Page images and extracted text
══════════════════════════════

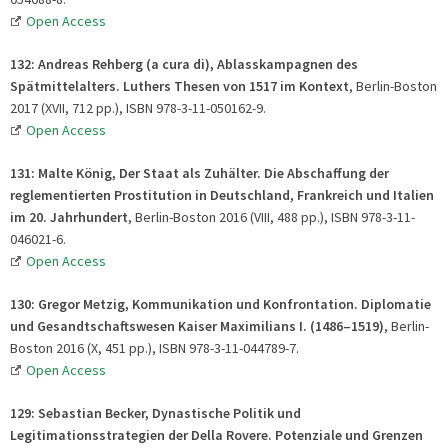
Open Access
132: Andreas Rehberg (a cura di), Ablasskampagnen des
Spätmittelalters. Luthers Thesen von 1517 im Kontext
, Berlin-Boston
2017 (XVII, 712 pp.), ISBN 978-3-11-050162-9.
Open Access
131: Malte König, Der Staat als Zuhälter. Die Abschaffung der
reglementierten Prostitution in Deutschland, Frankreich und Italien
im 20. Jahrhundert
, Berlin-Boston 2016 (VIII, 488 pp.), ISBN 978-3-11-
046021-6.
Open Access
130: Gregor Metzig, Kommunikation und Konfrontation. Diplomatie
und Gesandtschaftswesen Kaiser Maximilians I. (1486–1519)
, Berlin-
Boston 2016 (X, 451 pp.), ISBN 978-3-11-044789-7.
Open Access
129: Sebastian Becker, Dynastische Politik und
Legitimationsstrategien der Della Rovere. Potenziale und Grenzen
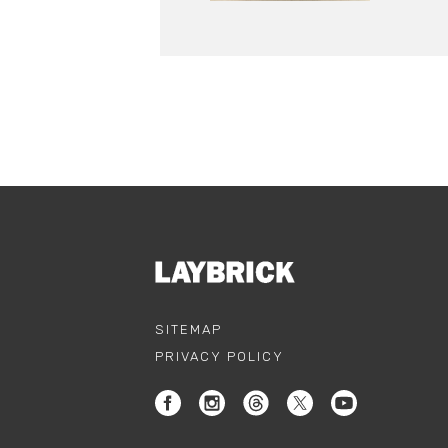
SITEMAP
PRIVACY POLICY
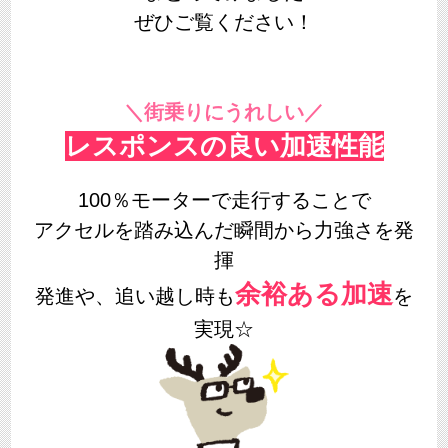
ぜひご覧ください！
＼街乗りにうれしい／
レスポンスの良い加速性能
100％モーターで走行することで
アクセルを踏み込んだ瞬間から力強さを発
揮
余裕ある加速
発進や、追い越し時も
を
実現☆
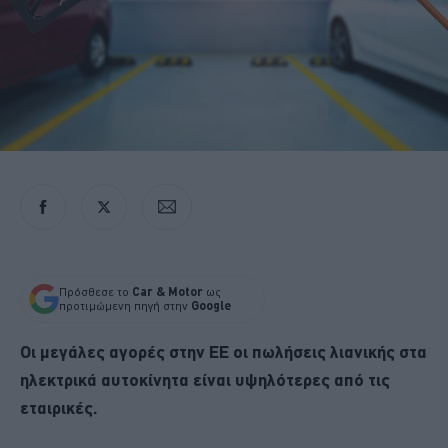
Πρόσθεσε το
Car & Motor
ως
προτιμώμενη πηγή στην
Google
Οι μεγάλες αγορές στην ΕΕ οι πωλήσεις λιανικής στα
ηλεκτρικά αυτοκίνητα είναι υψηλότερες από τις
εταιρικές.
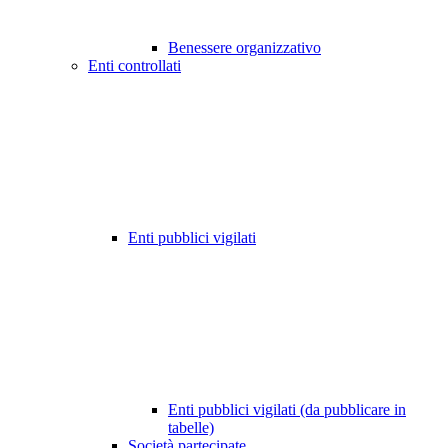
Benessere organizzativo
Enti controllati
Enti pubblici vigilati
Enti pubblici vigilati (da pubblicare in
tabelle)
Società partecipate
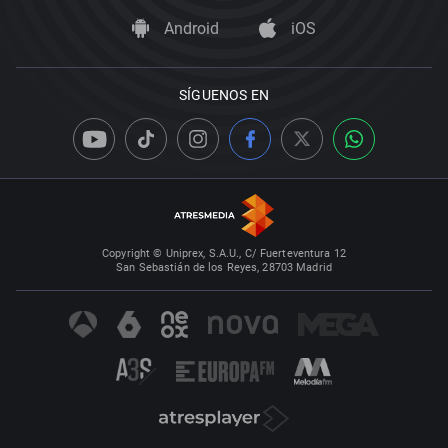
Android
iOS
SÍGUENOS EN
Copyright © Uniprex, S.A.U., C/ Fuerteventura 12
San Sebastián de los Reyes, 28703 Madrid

══════════════════════════════

# Task requirements
Count the lines above that include the word "pubblici". Reply with that number alone.

# Answer box
2